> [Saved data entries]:
Start of Block
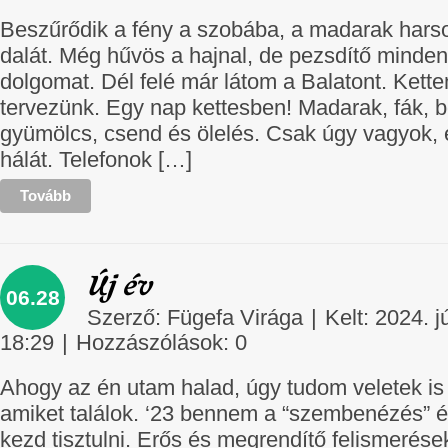
Beszűrődik a fény a szobába, a madarak harso
dalát. Még hűvös a hajnal, de pezsdítő minde
dolgomat. Dél felé már látom a Balatont. Kett
tervezünk. Egy nap kettesben! Madarak, fák, bo
gyümölcs, csend és ölelés. Csak úgy vagyok, 
hálát. Telefonok […]
Tovább
Új év
06.28
Szerző:
Fügefa Virága
|
Kelt: 2024. j
18:29
|
Hozzászólások:
0
Ahogy az én utam halad, úgy tudom veletek is
amiket találok. ‘23 bennem a “szembenézés” év
kezd tisztulni. Erős és megrendítő felismerése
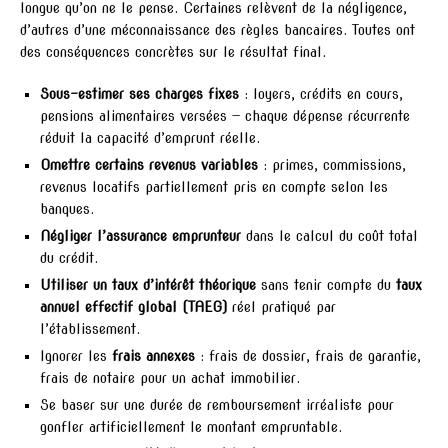
longue qu’on ne le pense. Certaines relèvent de la négligence,
d’autres d’une méconnaissance des règles bancaires. Toutes ont
des conséquences concrètes sur le résultat final.
Sous-estimer ses charges fixes
: loyers, crédits en cours,
pensions alimentaires versées — chaque dépense récurrente
réduit la capacité d’emprunt réelle.
Omettre certains revenus variables
: primes, commissions,
revenus locatifs partiellement pris en compte selon les
banques.
Négliger l’assurance emprunteur
dans le calcul du coût total
du crédit.
Utiliser un taux d’intérêt théorique
sans tenir compte du
taux
annuel effectif global (TAEG)
réel pratiqué par
l’établissement.
Ignorer les
frais annexes
: frais de dossier, frais de garantie,
frais de notaire pour un achat immobilier.
Se baser sur une durée de remboursement irréaliste pour
gonfler artificiellement le montant empruntable.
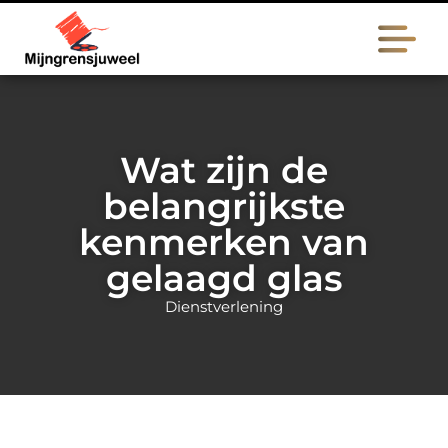
Wat zijn de
belangrijkste
kenmerken van
gelaagd glas
Dienstverlening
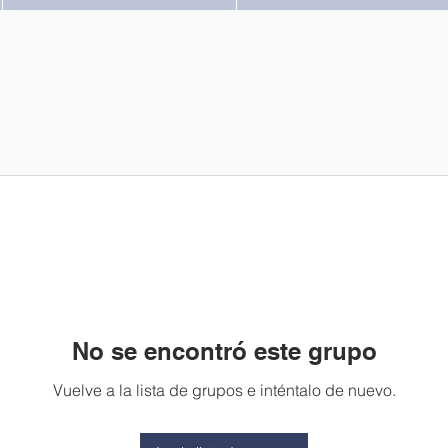
No se encontró este grupo
Vuelve a la lista de grupos e inténtalo de nuevo.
End of Block
> [TASK]: Each line from the one containing "l’établissement." down to the final line of the records above must be reproduced exactly; no pictures go into the copy.

> [ANSWER TO THIS TASK]:
l’établissement.
Ignorer les
frais annexes
: frais de dossier, frais de garantie,
frais de notaire pour un achat immobilier.
Se baser sur une durée de remboursement irréaliste pour
gonfler artificiellement le montant empruntable.
Wat zijn de
belangrijkste
kenmerken van
gelaagd glas
Dienstverlening
No se encontró este grupo
Vuelve a la lista de grupos e inténtalo de nuevo.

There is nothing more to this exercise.